The following example should support this idea and hopefully return this train of thought back to the original topic, Jeff Vandermeer’s recent announcement. There was a time when SF fans were intimately involved in the culture; when the line between fans and creators was far less delineated, when fans wrote and published fanzines that were literary achievements in their own right. Occasionally these publications would become catalysts to the development of writers’ circles, story ideas would be shared. It was a time when the process of creation was more transparent. Novels would often be published in serialized formats before being fully compiled, or even completely written. Fans were encouraged to analyze the differences, additions, omissions, and creative choices that were made. I remember reading an essay by Samuel R. Delany (though I can’t recall which one off the top of my head) in which he recounts the process of comparing the serialized version of a novel with the final published version.
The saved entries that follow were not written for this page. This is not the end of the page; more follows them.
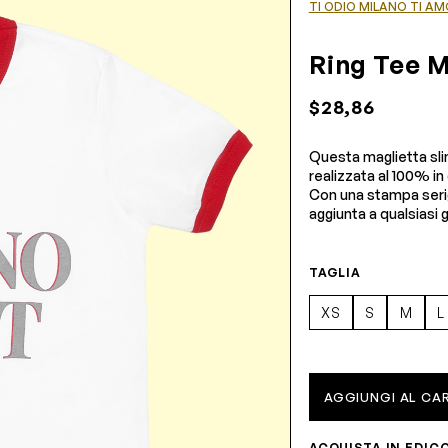
TI ODIO MILANO TI AM
Ring Tee M
$28,86
Questa maglietta slim
realizzata al 100% i
Con una stampa serig
aggiunta a qualsiasi
TAGLIA
XS
S
M
L
AGGIUNGI AL CA
ACQUISTA IN EDIC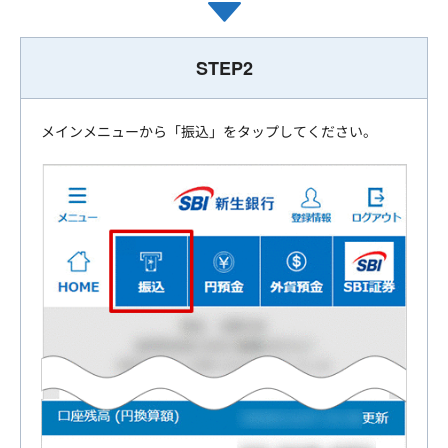
STEP2
メインメニューから「振込」をタップしてください。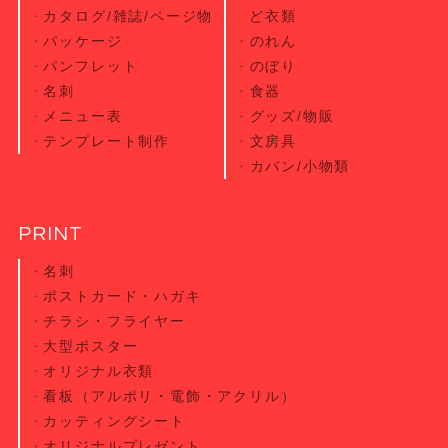
カタログ/雑誌/ページ物
ど衣類
パッケージ
のれん
パンフレット
のぼり
名刺
食器
メニュー表
グッズ/物販
テンプレート制作
文房具
カバン/小物類
PRINT
名刺
ポストカード・
ハガキ
チラシ・
フライヤー
大型ポスター
オリジナル衣類
看板（アルポリ・電飾・アクリル）
カッティング
シート
オリジナル
プレゼント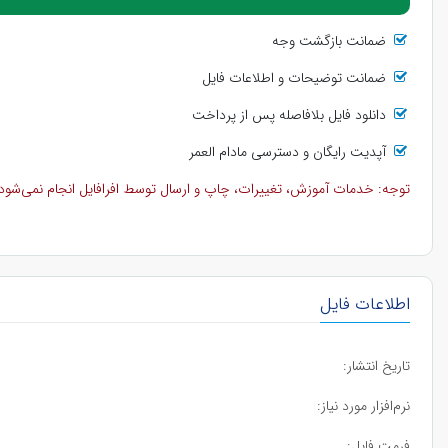
ضمانت بازگشت وجه
ضمانت توضیحات و اطلاعات فایل
دانلود فایل بلافاصله پس از پرداخت
آپدیت رایگان و دسترسی مادام العمر
توجه: خدمات آموزش، تغییرات، چاپ و ارسال توسط افرافایل انجام نمی‌شود و 
اطلاعات فایل
تاریخ انتشار:
نرم‌افزار مورد نیاز:
فرمت فایل: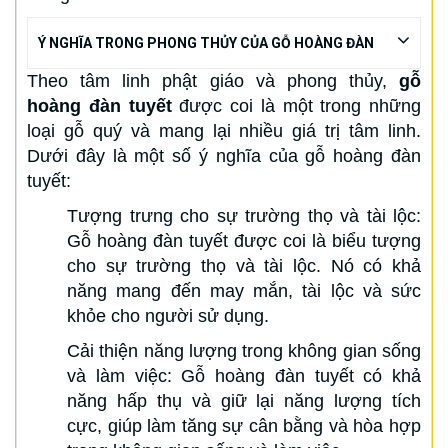
Ý NGHĨA TRONG PHONG THỦY CỦA GỖ HOÀNG ĐÀN
Theo tâm linh phật giáo và phong thủy,
gỗ
hoàng đàn tuyết
được coi là một trong những
loại gỗ quý và mang lại nhiều giá trị tâm linh.
Dưới đây là một số ý nghĩa của gỗ hoàng đàn
tuyết:
Tượng trưng cho sự trường thọ và tài lộc:
Gỗ hoàng đàn tuyết được coi là biểu tượng
cho sự trường thọ và tài lộc. Nó có khả
năng mang đến may mắn, tài lộc và sức
khỏe cho người sử dụng.
Cải thiện năng lượng trong không gian sống
và làm việc: Gỗ hoàng đàn tuyết có khả
năng hấp thụ và giữ lại năng lượng tích
cực, giúp làm tăng sự cân bằng và hòa hợp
He systematically and meticulously critiqued and analyzed all of the revisions that appeared between the drafts. Today this process is highly veiled by the contemporary publishing system. However, there are platforms for this; all of the social media that is usually reserved for promotion has so much untapped potential to create genuine creative reader/author interaction. It’s exactly that potential that Jeff Vandermeer seems to revel in while many (though certainly not all) of his  contemporaries ignore it. Vandermeer has, in the past, frequently used his blog and Facebook page to post excerpts of drafts, alternate versions of his writing, as well as perspectives on his process. These items create a sense of reader involvement and co-ownership of a work that, for my money, overwhelmingly trumps a positive blurb or review from even the biggest names in the industry. I am already excited to compare the first page of Annihilation with the draft version that Vandermeer posted last week and to find out how it diverges from the narrative that I have already begun anticipating with bated breath and I am looking forward to following this novels journey from draft to published book almost as much as I look forward to the book itself.